• [Provided entries]
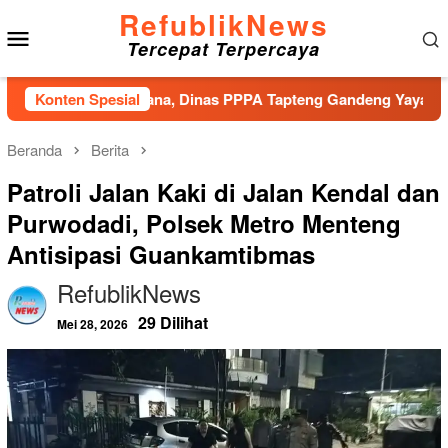
Loncat
RefublikNews
Menu
ke
Tercepat Terpercaya
konten
Mobile
siko Bencana, Dinas PPPA Tapteng Gandeng Yayasan Pusaka In
Konten Spesial
Beranda
Berita
Patroli Jalan Kaki di Jalan Kendal dan
Purwodadi, Polsek Metro Menteng
Antisipasi Guankamtibmas
RefublikNews
29 Dilihat
Mei 28, 2026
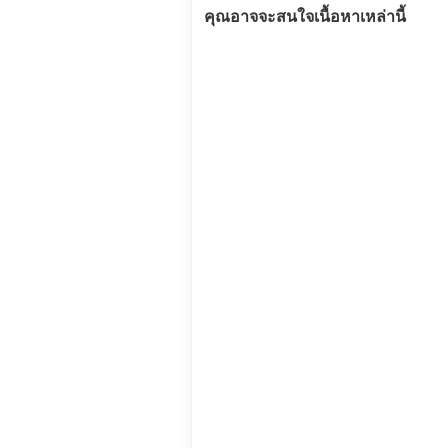
คุณอาจจะสนใจเนื้อหาเหล่านี้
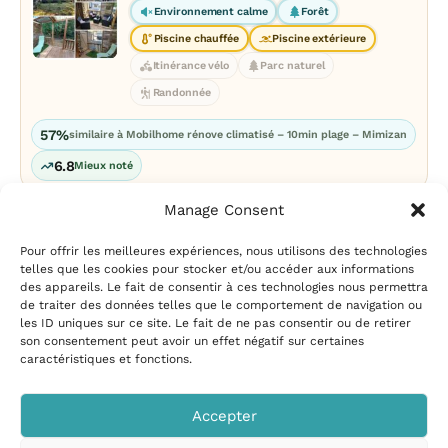
Environnement calme
Forêt
Piscine chauffée
Piscine extérieure
Itinérance vélo
Parc naturel
Randonnée
57%
similaire à Mobilhome rénove climatisé – 10min plage – Mimizan
6.8
Mieux noté
Manage Consent
Pour offrir les meilleures expériences, nous utilisons des technologies
telles que les cookies pour stocker et/ou accéder aux informations
des appareils. Le fait de consentir à ces technologies nous permettra
de traiter des données telles que le comportement de navigation ou
les ID uniques sur ce site. Le fait de ne pas consentir ou de retirer
Mentions légales
|
Politique
son consentement peut avoir un effet négatif sur certaines
de confidentialité
|
Conditions
caractéristiques et fonctions.
d’utilisation
|
Contact et
suggestions
|
Politique de
Accepter
cookies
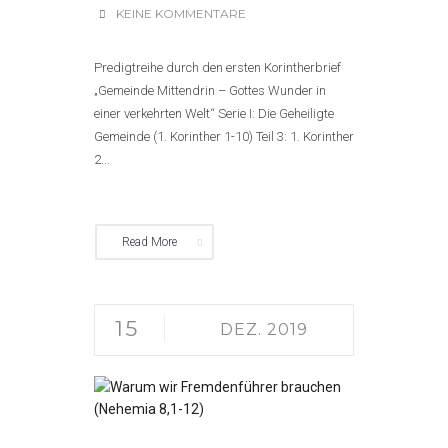
KEINE KOMMENTARE
Predigtreihe durch den ersten Korintherbrief
„Gemeinde Mittendrin – Gottes Wunder in
einer verkehrten Welt“ Serie I: Die Geheiligte
Gemeinde (1. Korinther 1-10) Teil 3: 1. Korinther
2...
Read More
15
DEZ. 2019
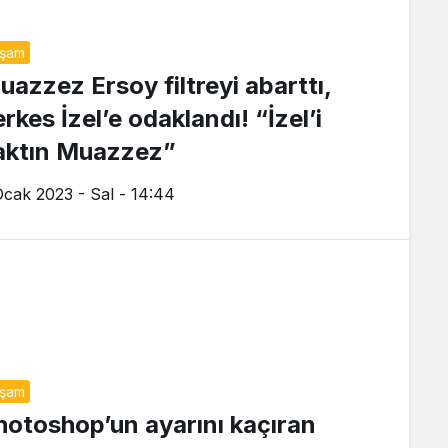
aşam
uazzez Ersoy filtreyi abarttı,
rkes İzel’e odaklandı! “İzel’i
aktın Muazzez”
Ocak 2023 - Sal - 14:44
aşam
hotoshop’un ayarını kaçıran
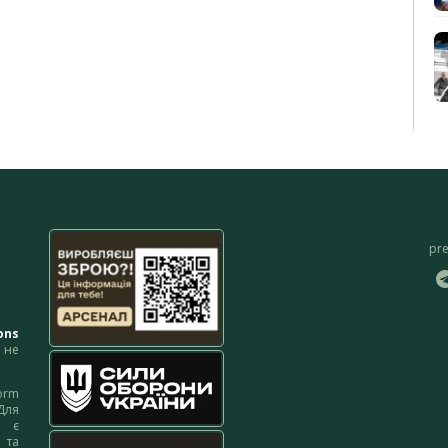
pr
ons
не
orm
Для
м є
 та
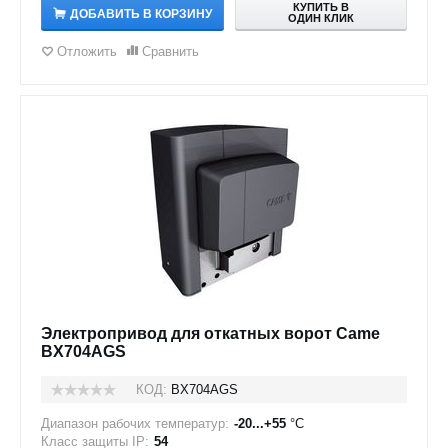
КУПИТЬ В
ДОБАВИТЬ В КОРЗИНУ
ОДИН КЛИК
Отложить
Сравнить
Электропривод для откатных ворот Came
BX704AGS
КОД:
BX704AGS
Диапазон рабочих температур:
-20...+55
°C
Класс защиты IP:
54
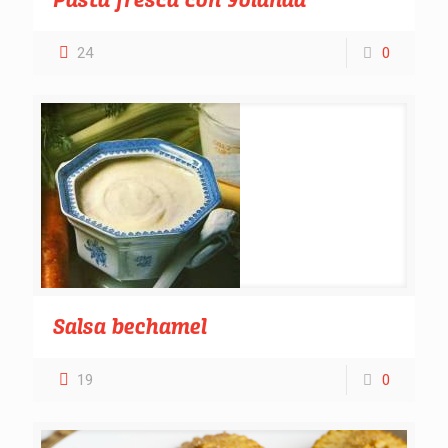
Pasta fresca con Yolanda
24
0
Salsa bechamel
19
0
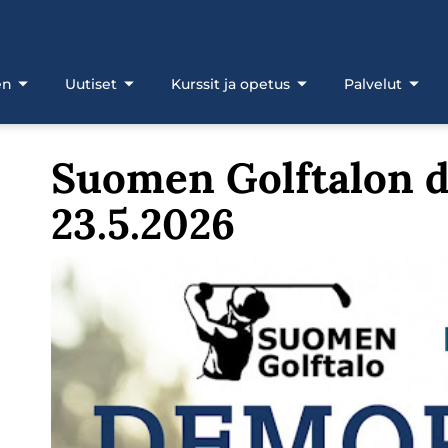
en
Uutiset
Kurssit ja opetus
Palvelut
Suomen Golftalon 
23.5.2026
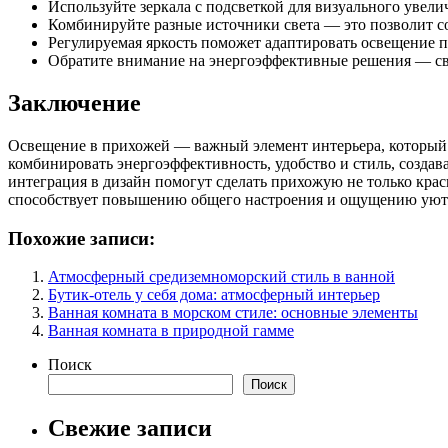
Используйте зеркала с подсветкой для визуального увел
Комбинируйте разные источники света — это позволит с
Регулируемая яркость поможет адаптировать освещение 
Обратите внимание на энергоэффективные решения — све
Заключение
Освещение в прихожей — важный элемент интерьера, который 
комбинировать энергоэффективность, удобство и стиль, созда
интеграция в дизайн помогут сделать прихожую не только кра
способствует повышению общего настроения и ощущению уюта, 
Похожие записи:
Атмосферный средиземноморский стиль в ванной
Бутик-отель у себя дома: атмосферный интерьер
Ванная комната в морском стиле: основные элементы
Ванная комната в природной гамме
Поиск
Поиск
Свежие записи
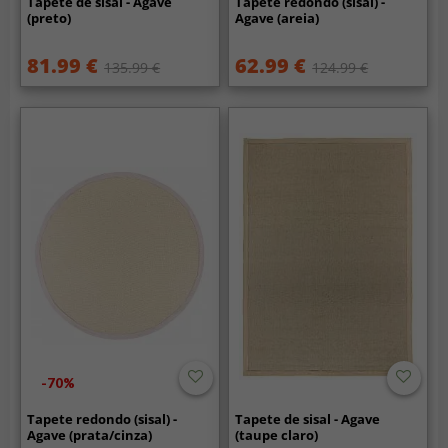
Tapete de sisal - Agave
Tapete redondo (sisal) -
(preto)
Agave (areia)
81.99 €
62.99 €
135.99 €
124.99 €
-70%
Tapete redondo (sisal) -
Tapete de sisal - Agave
Agave (prata/cinza)
(taupe claro)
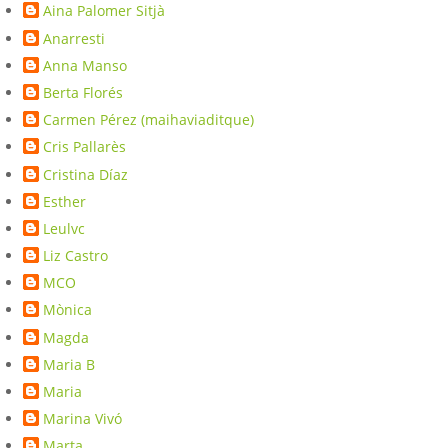
Aina Palomer Sitjà
Anarresti
Anna Manso
Berta Florés
Carmen Pérez (maihaviaditque)
Cris Pallarès
Cristina Díaz
Esther
Leulvc
Liz Castro
MCO
Mònica
Magda
Maria B
Maria
Marina Vivó
Marta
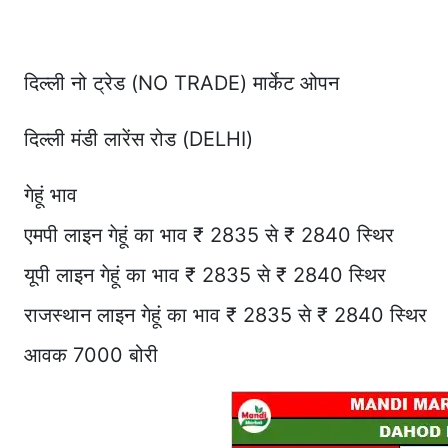
दिल्ली नो ट्रेड (NO TRADE) मार्केट ओपन
दिल्ली मंडी लारेंस रोड (DELHI)
गेहूं भाव
एमपी लाइन गेहूं का भाव ₹ 2835 से ₹ 2840 स्थिर
यूपी लाइन गेहूं का भाव ₹ 2835 से ₹ 2840 स्थिर
राजस्थान लाइन गेहूं का भाव ₹ 2835 से ₹ 2840 स्थिर
आवक 7000 बोरी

• [The problem] Above are the records; copy exactly the lines from the one with "uazzez Ersoy filtreyi" through the one with "यूपी लाइन गेहूं का भाव ₹ 2835 से ₹ 2840 स्थिर", including both, and nothing more. Leave out pictures.

• [Your solution]
uazzez Ersoy filtreyi abarttı,
rkes İzel’e odaklandı! “İzel’i
aktın Muazzez”
Ocak 2023 - Sal - 14:44
aşam
hotoshop’un ayarını kaçıran
pr
ons
не
orm
Для
м є
 та
КУПИТЬ В
ДОБАВИТЬ В КОРЗИНУ
ОДИН КЛИК
Отложить
Сравнить
Электропривод для откатных ворот Came
BX704AGS
КОД:
BX704AGS
Диапазон рабочих температур:
-20...+55
°C
Класс защиты IP:
54
Pasta fresca con Yolanda
24
0
Salsa bechamel
19
0
en
Uutiset
Kurssit ja opetus
Palvelut
Suomen Golftalon 
23.5.2026
Используйте зеркала с подсветкой для визуального увел
Комбинируйте разные источники света — это позволит с
Регулируемая яркость поможет адаптировать освещение 
Обратите внимание на энергоэффективные решения — све
Заключение
Освещение в прихожей — важный элемент интерьера, который 
комбинировать энергоэффективность, удобство и стиль, созда
интеграция в дизайн помогут сделать прихожую не только кра
способствует повышению общего настроения и ощущению уюта, 
Похожие записи:
Атмосферный средиземноморский стиль в ванной
Бутик-отель у себя дома: атмосферный интерьер
Ванная комната в морском стиле: основные элементы
Ванная комната в природной гамме
Поиск
Поиск
Свежие записи
Tapete de sisal - Agave
Tapete redondo (sisal) -
(preto)
Agave (areia)
81.99 €
62.99 €
135.99 €
124.99 €
-70%
Tapete redondo (sisal) -
Tapete de sisal - Agave
Agave (prata/cinza)
(taupe claro)
Aina Palomer Sitjà
Anarresti
Anna Manso
Berta Florés
Carmen Pérez (maihaviaditque)
Cris Pallarès
Cristina Díaz
Esther
Leulvc
Liz Castro
MCO
Mònica
Magda
Maria B
Maria
Marina Vivó
Marta
दिल्ली नो ट्रेड (NO TRADE) मार्केट ओपन
दिल्ली मंडी लारेंस रोड (DELHI)
गेहूं भाव
एमपी लाइन गेहूं का भाव ₹ 2835 से ₹ 2840 स्थिर
यूपी लाइन गेहूं का भाव ₹ 2835 से ₹ 2840 स्थिर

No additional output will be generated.